Paisaje lunar en Islandia
«Tarde en la vida, descubro que he estado siempre bajo un
chaparrón de metáforas», afirmó Ray Bradbury (nacido en un pueblo de Illinois
en 1920) en la nota final a uno de sus últimos libros, «Algo más en el equipaje». De tal modo que, como advirtió, «el
noventa y nueve por ciento de mis cuentos eran pura imagen, influidos por el
cine, las tiras cómicas dominicales, la poesía, los ensayos y las detonaciones
de Oz, Tarzán, Julio Verne, el faraón Tutankamón y sus correspondientes
ilustraciones».
Esa vida literaria empezó con «Carnaval oscuro» (1947) y partió de la
única premisa de que el único fracaso consiste en detenerse, en abandonar. Así,
declarándose un escritor apasionado y no intelectual, Bradbury supo contagiar
entusiasmo por una labor en la que la relajación y el inconsciente son
esenciales, como afirma en «Zen en el
arte de escribir» (2002): «Uno tiene que mantenerse borracho de
escritura para que la realidad no lo destruya». Escribiendo, pues, otro tipo de
realidades, las fantásticas.
En la introducción a otro de sus últimos
volúmenes, «El maravilloso traje de
color vainilla», que incluye tres obras teatrales, da una definición de
su género predilecto: «La ciencia ficción es lo que le ocurrió a la magia
cuando pasó por las manos de los alquimistas y se convirtió en historia
futura». Y es que de niño, su fantasía se avivó gracias a la revista «Amazing Stories», pionera en lo que
se dio en llamar «science-fiction».
Pero a Bradbury no le sería fácil consagrarse a ella: sin dinero para ir a la
universidad, en 1938, tendría que vender periódicos en la calle durante tres
años. Mientras, pasaba el tiempo libre en la biblioteca de Los Ángeles, ciudad
a la que su familia se había trasladado cuatro años antes.
Pero Bradbury persistió en su vocación.
En junio de 1949 tardó cuatro días en atravesar los Estados Unidos en autobús
para buscar editoriales en Nueva York.
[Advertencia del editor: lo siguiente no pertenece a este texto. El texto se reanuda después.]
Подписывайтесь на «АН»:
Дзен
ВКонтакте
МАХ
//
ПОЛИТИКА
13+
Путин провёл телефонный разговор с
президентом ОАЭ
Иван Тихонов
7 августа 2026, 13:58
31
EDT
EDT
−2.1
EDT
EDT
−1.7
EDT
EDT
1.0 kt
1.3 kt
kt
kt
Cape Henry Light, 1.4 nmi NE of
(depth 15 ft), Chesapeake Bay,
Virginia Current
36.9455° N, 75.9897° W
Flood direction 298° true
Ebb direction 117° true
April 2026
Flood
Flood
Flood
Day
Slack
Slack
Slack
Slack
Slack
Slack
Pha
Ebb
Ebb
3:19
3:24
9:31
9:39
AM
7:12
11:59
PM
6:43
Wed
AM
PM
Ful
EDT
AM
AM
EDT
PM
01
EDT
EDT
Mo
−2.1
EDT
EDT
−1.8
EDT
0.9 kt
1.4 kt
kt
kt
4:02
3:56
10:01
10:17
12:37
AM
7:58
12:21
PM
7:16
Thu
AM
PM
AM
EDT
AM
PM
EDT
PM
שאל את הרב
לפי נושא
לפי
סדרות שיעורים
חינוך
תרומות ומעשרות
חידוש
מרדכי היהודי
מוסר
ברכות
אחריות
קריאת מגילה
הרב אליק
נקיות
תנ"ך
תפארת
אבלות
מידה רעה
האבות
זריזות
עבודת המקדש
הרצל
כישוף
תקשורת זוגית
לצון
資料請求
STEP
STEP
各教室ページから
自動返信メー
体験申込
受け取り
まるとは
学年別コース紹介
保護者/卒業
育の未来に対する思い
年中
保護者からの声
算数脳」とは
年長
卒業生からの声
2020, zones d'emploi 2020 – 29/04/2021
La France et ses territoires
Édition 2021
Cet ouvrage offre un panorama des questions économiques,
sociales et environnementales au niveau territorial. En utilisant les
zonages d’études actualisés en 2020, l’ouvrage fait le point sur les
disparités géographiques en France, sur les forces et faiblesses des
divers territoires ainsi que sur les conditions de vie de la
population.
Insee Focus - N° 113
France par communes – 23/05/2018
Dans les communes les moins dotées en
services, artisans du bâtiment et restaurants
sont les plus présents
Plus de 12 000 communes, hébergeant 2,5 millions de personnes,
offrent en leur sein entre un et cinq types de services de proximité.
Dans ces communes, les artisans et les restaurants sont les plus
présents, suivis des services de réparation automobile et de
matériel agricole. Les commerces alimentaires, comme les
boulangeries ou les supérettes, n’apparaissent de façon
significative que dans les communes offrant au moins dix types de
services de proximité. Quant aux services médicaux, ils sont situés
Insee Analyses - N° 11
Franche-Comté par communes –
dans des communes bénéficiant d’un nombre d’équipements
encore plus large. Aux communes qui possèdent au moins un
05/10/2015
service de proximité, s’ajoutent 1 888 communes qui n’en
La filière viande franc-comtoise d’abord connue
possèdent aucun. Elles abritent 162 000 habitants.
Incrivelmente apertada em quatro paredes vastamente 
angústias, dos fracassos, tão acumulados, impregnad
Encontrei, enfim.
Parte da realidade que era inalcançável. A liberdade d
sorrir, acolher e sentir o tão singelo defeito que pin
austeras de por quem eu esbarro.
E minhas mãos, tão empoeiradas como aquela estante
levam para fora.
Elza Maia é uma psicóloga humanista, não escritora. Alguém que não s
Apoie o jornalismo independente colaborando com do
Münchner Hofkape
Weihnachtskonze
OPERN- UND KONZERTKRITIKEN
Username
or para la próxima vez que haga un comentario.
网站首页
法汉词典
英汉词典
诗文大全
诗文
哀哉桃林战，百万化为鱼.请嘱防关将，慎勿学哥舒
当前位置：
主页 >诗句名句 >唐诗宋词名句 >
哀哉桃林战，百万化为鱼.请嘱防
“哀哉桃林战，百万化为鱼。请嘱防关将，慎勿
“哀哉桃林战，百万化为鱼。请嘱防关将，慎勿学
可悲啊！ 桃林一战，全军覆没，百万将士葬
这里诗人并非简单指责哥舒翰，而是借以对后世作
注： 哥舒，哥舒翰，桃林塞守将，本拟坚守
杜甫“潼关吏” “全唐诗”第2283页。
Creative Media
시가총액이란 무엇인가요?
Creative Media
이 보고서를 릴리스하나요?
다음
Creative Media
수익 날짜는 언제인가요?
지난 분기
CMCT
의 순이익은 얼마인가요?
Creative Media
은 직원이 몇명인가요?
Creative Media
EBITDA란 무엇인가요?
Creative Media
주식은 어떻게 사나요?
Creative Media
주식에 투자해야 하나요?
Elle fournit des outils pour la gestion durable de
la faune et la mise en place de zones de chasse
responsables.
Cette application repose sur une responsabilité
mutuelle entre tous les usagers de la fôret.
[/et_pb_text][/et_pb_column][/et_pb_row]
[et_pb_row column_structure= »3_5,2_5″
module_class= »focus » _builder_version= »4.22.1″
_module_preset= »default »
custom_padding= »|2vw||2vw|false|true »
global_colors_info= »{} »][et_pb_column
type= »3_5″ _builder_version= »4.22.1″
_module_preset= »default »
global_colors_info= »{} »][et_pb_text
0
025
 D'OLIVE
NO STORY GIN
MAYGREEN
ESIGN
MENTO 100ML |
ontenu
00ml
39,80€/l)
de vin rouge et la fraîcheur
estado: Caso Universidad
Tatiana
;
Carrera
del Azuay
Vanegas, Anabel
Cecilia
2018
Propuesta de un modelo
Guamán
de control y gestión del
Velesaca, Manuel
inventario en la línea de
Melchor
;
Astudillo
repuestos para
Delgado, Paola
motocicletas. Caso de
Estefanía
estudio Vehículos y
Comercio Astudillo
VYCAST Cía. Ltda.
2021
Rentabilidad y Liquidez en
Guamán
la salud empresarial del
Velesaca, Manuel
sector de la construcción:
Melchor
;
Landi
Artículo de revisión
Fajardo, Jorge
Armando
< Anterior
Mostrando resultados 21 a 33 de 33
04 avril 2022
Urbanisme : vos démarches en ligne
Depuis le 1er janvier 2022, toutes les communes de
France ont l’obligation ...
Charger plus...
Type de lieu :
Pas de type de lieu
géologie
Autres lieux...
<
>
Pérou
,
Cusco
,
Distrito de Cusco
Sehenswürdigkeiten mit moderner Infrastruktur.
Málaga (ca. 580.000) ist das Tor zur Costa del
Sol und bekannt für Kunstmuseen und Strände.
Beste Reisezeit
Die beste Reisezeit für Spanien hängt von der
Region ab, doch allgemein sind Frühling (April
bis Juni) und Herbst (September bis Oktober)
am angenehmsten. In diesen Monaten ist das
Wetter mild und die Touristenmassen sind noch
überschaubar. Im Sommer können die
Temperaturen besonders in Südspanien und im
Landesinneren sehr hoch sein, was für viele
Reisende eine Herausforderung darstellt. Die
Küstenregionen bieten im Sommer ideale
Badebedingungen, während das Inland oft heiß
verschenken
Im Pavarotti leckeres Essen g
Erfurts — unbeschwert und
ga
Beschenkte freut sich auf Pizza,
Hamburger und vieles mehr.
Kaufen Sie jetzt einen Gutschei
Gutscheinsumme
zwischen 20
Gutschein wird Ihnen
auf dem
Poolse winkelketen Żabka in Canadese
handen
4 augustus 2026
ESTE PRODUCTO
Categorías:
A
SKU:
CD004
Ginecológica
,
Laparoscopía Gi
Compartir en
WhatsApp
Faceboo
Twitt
Todos pedían una novela, pero le
sugirieron que formara un libro de carácter unitario con los textos sobre la
conquista de Marte que había ido publicando sueltos. De la Gran Manzana,
Bradbury volvería con dos contratos: el de aquella conquista fantasmagórica del espacio y del planeta rojo,
ambientada en 1999 y titulada «Crónicas marcianas», y el de otra reunión
de cuentos, «El hombre ilustrado».
El año 1950 sería el de la concepción de «El bombero», primer borrador de «Fahrenheit 451» que Bradbury escribiría en nueve días a todo gas
alquilando una máquina de escribir en la sala de mecanografía de la biblioteca
de la Universidad de California.
El argumento de la novela era el
siguiente: la lectura está prohibida en un futuro indefinido, y los bomberos se
encargan de eliminar todos los libros. El poder político quiere igualar así a
todos los ciudadanos para que obedezcan sin pensar por sí mismos,
teledirigiéndolos mediante pantallas instaladas por doquier. Una historia que
tratase la censura en tiempos de McCarthy, quien ordenó la retirada de ciertos
libros de las bibliotecas por «corruptos», no iba a ser fácil que viera la luz.
El libro fue acumulando
rechazos hasta que apareció el editor de «Playboy», y allí, entre chicas desnudas y las llamas de los
libros prohibidos, emergería su gran carrera literaria, su puesta en marcha de
imágenes llevadas a un chaparrón de metáforas.